From first line to last, copy the material below exactly.

» Entries supplied
═══

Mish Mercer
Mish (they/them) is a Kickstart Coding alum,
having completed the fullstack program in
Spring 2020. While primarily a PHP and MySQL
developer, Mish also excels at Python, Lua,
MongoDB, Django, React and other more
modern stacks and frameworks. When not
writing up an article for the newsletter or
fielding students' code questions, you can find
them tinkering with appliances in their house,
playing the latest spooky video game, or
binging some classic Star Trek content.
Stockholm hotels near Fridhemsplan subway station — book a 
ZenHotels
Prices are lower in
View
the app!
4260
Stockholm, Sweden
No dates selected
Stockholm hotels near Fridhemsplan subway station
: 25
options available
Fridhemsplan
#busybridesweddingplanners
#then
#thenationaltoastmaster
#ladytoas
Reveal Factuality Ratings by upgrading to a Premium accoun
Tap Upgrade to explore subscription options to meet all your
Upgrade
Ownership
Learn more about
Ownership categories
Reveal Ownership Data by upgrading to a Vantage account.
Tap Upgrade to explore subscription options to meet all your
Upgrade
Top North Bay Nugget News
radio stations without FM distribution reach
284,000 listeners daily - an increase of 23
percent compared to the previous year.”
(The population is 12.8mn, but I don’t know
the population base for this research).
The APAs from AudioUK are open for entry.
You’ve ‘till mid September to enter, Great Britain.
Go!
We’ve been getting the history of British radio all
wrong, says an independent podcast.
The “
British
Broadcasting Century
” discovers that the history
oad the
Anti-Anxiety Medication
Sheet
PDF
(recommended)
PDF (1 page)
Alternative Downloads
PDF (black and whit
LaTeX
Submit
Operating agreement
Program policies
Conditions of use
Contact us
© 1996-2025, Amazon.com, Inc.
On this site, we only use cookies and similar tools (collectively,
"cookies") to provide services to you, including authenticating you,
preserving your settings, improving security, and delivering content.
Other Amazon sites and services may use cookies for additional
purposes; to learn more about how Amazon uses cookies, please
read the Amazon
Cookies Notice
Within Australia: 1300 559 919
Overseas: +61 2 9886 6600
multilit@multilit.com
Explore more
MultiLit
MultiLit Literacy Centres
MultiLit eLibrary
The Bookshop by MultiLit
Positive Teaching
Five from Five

═══

» Response to this exercise
Mish Mercer
Mish (they/them) is a Kickstart Coding alum,
having completed the fullstack program in
Spring 2020. While primarily a PHP and MySQL
developer, Mish also excels at Python, Lua,
MongoDB, Django, React and other more
modern stacks and frameworks. When not
writing up an article for the newsletter or
fielding students' code questions, you can find
them tinkering with appliances in their house,
playing the latest spooky video game, or
binging some classic Star Trek content.
Stockholm hotels near Fridhemsplan subway station — book a 
ZenHotels
Prices are lower in
View
the app!
4260
Stockholm, Sweden
No dates selected
Stockholm hotels near Fridhemsplan subway station
: 25
options available
Fridhemsplan
#busybridesweddingplanners
#then
#thenationaltoastmaster
#ladytoas
Reveal Factuality Ratings by upgrading to a Premium accoun
Tap Upgrade to explore subscription options to meet all your
Upgrade
Ownership
Learn more about
Ownership categories
Reveal Ownership Data by upgrading to a Vantage account.
Tap Upgrade to explore subscription options to meet all your
Upgrade
Top North Bay Nugget News
radio stations without FM distribution reach
284,000 listeners daily - an increase of 23
percent compared to the previous year.”
(The population is 12.8mn, but I don’t know
the population base for this research).
The APAs from AudioUK are open for entry.
You’ve ‘till mid September to enter, Great Britain.
Go!
We’ve been getting the history of British radio all
wrong, says an independent podcast.
The “
British
Broadcasting Century
” discovers that the history
oad the
Anti-Anxiety Medication
Sheet
PDF
(recommended)
PDF (1 page)
Alternative Downloads
PDF (black and whit
LaTeX
Submit
Operating agreement
Program policies
Conditions of use
Contact us
© 1996-2025, Amazon.com, Inc.
On this site, we only use cookies and similar tools (collectively,
"cookies") to provide services to you, including authenticating you,
preserving your settings, improving security, and delivering content.
Other Amazon sites and services may use cookies for additional
purposes; to learn more about how Amazon uses cookies, please
read the Amazon
Cookies Notice
Within Australia: 1300 559 919
Overseas: +61 2 9886 6600
multilit@multilit.com
Explore more
MultiLit
MultiLit Literacy Centres
MultiLit eLibrary
The Bookshop by MultiLit
Positive Teaching
Five from Five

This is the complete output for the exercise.